Department of Microbiology, National Veterinary Institute, SE-75189 Uppsala, Sweden.
Department of Animal Health and Antimicrobial Strategies, SE-75189 National Veterinary Institute, Uppsala, Sweden.
J Med Microbiol. 2019 Jul;68(7):1003-1011. doi: 10.1099/jmm.0.001016. Epub 2019 Jun 7.
The present study aimed to establish pretreatment protocols as well as real-time and droplet digital polymerase chain reaction (PCR) methodologies to detect and quantify Erysipelothrix rhusiopathiae (ER) DNA in blood samples from infected chickens, as tools for routine diagnostics and monitoring of experimental infections. Chicken blood is a problematic matrix for PCR analysis because nucleated erythrocytes contribute large amounts of host DNA that inhibit amplification.
Using artificially spiked samples of fresh chicken blood, as well as blood samples from three experimental infection studies, the performance of pretreatment protocols, including choice of blood stabilization agent, centrifugation speeds and Ficoll gradient separation, was evaluated. The results were compared with those from traditional culture-based protocols combined with matrix-assisted laser desorption/ionization time-of-flight mass spectrometry (MALDI-TOF MS).Results/Key findings. Simple preparations producing cell-free samples performed well on artificial spike-in samples, providing high sensitivity. However, performance was poor in clinical samples or artificial samples where the bacteria were incubated for 4 h or more in fresh blood prior to DNA extraction.
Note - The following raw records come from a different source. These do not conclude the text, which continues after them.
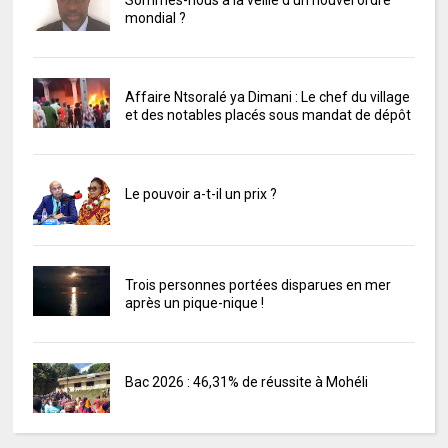
mondial ?
Affaire Ntsoralé ya Dimani : Le chef du village
et des notables placés sous mandat de dépôt
Le pouvoir a-t-il un prix ?
Trois personnes portées disparues en mer
après un pique-nique !
Bac 2026 : 46,31% de réussite à Mohéli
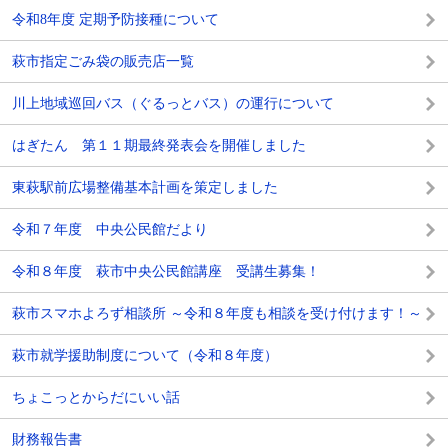
令和8年度 定期予防接種について
萩市指定ごみ袋の販売店一覧
川上地域巡回バス（ぐるっとバス）の運行について
はぎたん 第１１期最終発表会を開催しました
東萩駅前広場整備基本計画を策定しました
令和７年度 中央公民館だより
令和８年度 萩市中央公民館講座 受講生募集！
萩市スマホよろず相談所 ～令和８年度も相談を受け付けます！～
萩市就学援助制度について（令和８年度）
ちょこっとからだにいい話
財務報告書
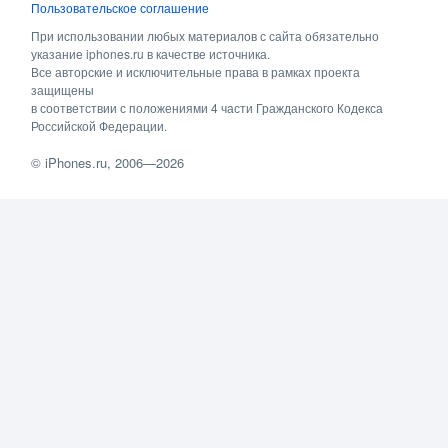
Пользовательское соглашение
При использовании любых материалов с сайта обязательно
указание iphones.ru в качестве источника.
Все авторские и исключительные права в рамках проекта
защищены
в соответствии с положениями 4 части Гражданского Кодекса
Российской Федерации.
©
iPhones.ru
, 2006—2026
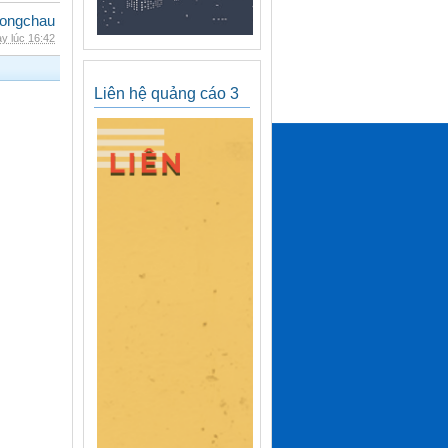
ongchau
y lúc 16:42
Liên hệ quảng cáo 3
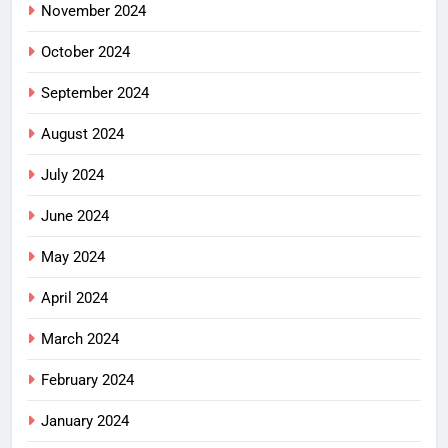
November 2024
October 2024
September 2024
August 2024
July 2024
June 2024
May 2024
April 2024
March 2024
February 2024
January 2024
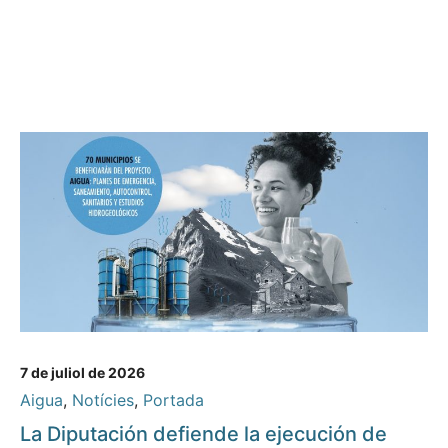
7 de juliol de 2026
Aigua
,
Notícies
,
Portada
La Diputación defiende la ejecución de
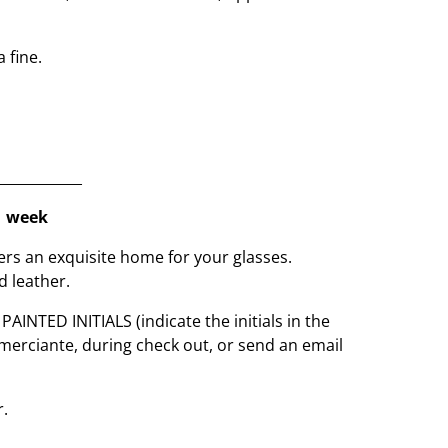
a fine.
____________
1 week
ers an exquisite home for your glasses.
d leather.
NTED INITIALS (indicate the initials in the
erciante, during check out, or send an email
r.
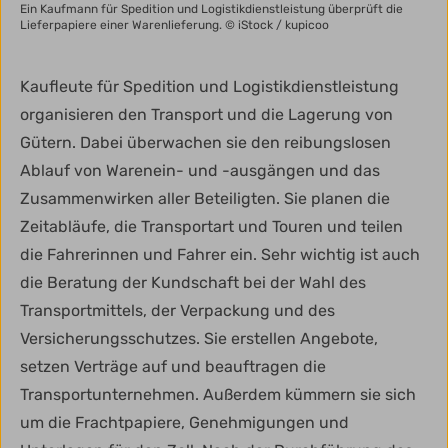
Ein Kaufmann für Spedition und Logistikdienstleistung überprüft die
Lieferpapiere einer Warenlieferung.
© iStock / kupicoo
Kaufleute für Spedition und Logistikdienstleistung
organisieren den Transport und die Lagerung von
Gütern. Dabei überwachen sie den reibungslosen
Ablauf von Warenein- und -ausgängen und das
Zusammenwirken aller Beteiligten. Sie planen die
Zeitabläufe, die Transportart und Touren und teilen
die Fahrerinnen und Fahrer ein. Sehr wichtig ist auch
die Beratung der Kundschaft bei der Wahl des
Transportmittels, der Verpackung und des
Versicherungsschutzes. Sie erstellen Angebote,
setzen Verträge auf und beauftragen die
Transportunternehmen. Außerdem kümmern sie sich
um die Frachtpapiere, Genehmigungen und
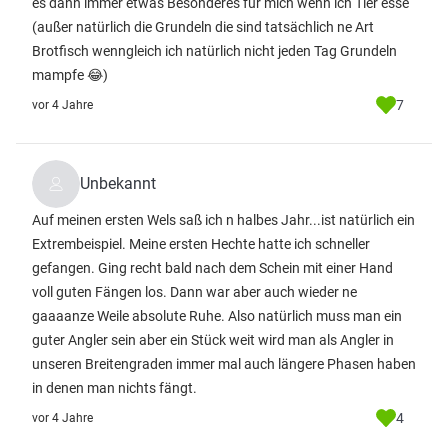
es dann immer etwas Besonderes für mich wenn ich Tier esse
(außer natürlich die Grundeln die sind tatsächlich ne Art
Brotfisch wenngleich ich natürlich nicht jeden Tag Grundeln
mampfe 😂)
7
vor 4 Jahre
Unbekannt
Auf meinen ersten Wels saß ich n halbes Jahr...ist natürlich ein
Extrembeispiel. Meine ersten Hechte hatte ich schneller
gefangen. Ging recht bald nach dem Schein mit einer Hand
voll guten Fängen los. Dann war aber auch wieder ne
gaaaanze Weile absolute Ruhe. Also natürlich muss man ein
guter Angler sein aber ein Stück weit wird man als Angler in
unseren Breitengraden immer mal auch längere Phasen haben
in denen man nichts fängt.
4
vor 4 Jahre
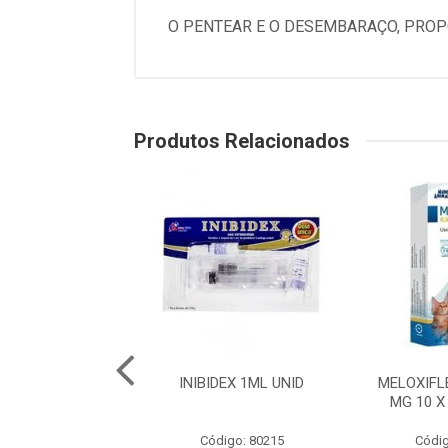
O PENTEAR E O DESEMBARAÇO, PROP
Produtos Relacionados
 CLENBUTEROL -
INIBIDEX 1ML UNID
MELOXIFL
500ML
MG 10 X
digo: 79813
Código: 80215
Códig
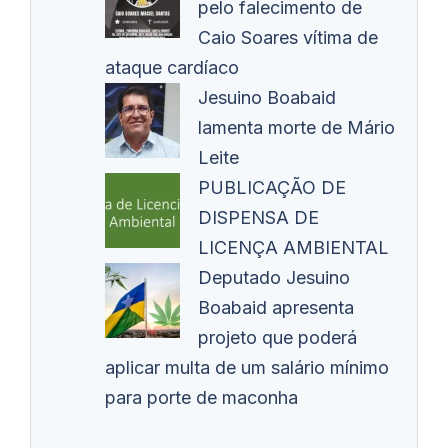
pelo falecimento de
Caio Soares vítima de
ataque cardíaco
Jesuino Boabaid
lamenta morte de Mário
Leite
PUBLICAÇÃO DE
DISPENSA DE
LICENÇA AMBIENTAL
Deputado Jesuino
Boabaid apresenta
projeto que poderá
aplicar multa de um salário mínimo
para porte de maconha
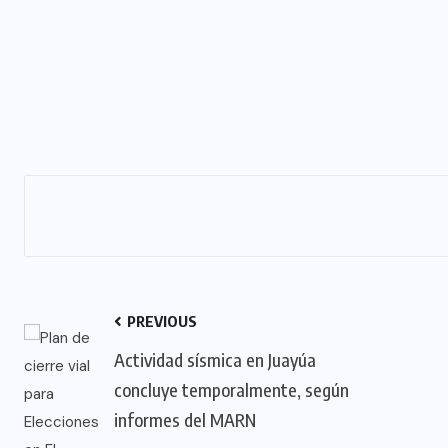
PREVIOUS
Actividad sísmica en Juayúa
concluye temporalmente, según
informes del MARN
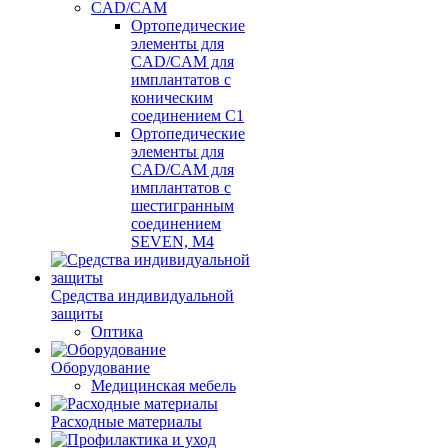
CAD/CAM
Ортопедические
элементы для
CAD/CAM для
имплантатов с
коническим
соединением С1
Ортопедические
элементы для
CAD/CAM для
имплантатов с
шестигранным
соединением
SEVEN, М4
Средства индивидуальной
защиты
Оптика
Оборудование
Медицинская мебель
Расходные материалы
In these samples, a Ficoll separation protocol that creates samples rich in lymphocytes, monocytes and thrombocytes prior to DNA extraction was far more effective.
Our results indicate that ER bacteria undergo rapid phagocytosis in chicken blood and that analysis of a blood fraction enriched for phagocytic cells is necessary for reliable detection and quantification. The presented results explain the poor performance of PCR detection reported in previously published experimental ER infection studies, and the proposed solutions are likely to have broader implications for PCR-based veterinary diagnostics in non-mammalian host species such as poultry and fish.
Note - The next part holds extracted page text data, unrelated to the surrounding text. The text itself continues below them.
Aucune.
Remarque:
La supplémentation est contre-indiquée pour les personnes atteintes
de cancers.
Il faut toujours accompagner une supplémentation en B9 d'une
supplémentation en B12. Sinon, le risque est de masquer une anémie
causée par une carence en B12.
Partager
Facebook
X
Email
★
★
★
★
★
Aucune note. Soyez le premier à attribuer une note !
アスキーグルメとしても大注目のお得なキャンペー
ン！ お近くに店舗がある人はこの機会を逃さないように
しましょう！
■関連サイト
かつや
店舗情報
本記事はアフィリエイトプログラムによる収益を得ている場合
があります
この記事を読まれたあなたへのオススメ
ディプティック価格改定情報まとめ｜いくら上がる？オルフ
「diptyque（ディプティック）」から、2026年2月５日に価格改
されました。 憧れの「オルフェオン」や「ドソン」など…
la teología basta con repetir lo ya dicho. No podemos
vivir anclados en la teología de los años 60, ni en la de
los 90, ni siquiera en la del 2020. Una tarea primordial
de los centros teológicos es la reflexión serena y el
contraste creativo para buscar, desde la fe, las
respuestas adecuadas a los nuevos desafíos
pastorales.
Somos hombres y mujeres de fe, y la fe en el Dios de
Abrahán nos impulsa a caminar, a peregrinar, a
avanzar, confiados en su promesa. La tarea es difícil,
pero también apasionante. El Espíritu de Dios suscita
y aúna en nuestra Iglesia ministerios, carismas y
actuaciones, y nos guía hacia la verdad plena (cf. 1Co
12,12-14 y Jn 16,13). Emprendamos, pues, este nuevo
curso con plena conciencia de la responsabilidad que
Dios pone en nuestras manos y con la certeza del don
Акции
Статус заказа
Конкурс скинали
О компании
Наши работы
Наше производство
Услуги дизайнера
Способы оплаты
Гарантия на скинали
本研究旨在建立预处理方案以及实时和液滴数字聚合酶链反应(PCR)方法,以检测和定量感染鸡血液样本中的红斑丹毒丝菌(ER)DNA,作为常规诊断和实验感染监测的工具。鸡血液是 PCR 分析的一个有问题的基质,因为有核红细胞会贡献大量宿主 DNA,从而抑制扩增。
使用新鲜鸡血液的人工添加样本以及来自三个实验感染研究的血液样本,评估预处理方案的性能,包括血液稳定剂的选择、离心速度和菲可尔梯度分离。将结果与传统的基于培养的方案结合基质辅助激光解吸/电离飞行时间质谱(MALDI-TOF MS)进行比较。
结果/关键发现:简单的制备方法可以产生无细胞样本,在人工添加样本中表现良好,具有高灵敏度。然而,在临床样本或在新鲜血液中孵育细菌 4 小时或更长时间后才进行 DNA 提取的人工样本中,性能较差。在这些样本中,在 DNA 提取之前使用菲可尔分离方案创建富含淋巴细胞、单核细胞和血小板的样本要有效得多。
我们的结果表明,ER 细菌在鸡血液中迅速被吞噬,并且需要分析富含吞噬细胞的血液部分,才能进行可靠的检测和定量。所提出的解决方案可能对兽医 PCR 诊断在非哺乳动物宿主(如家禽和鱼类)中具有更广泛的意义。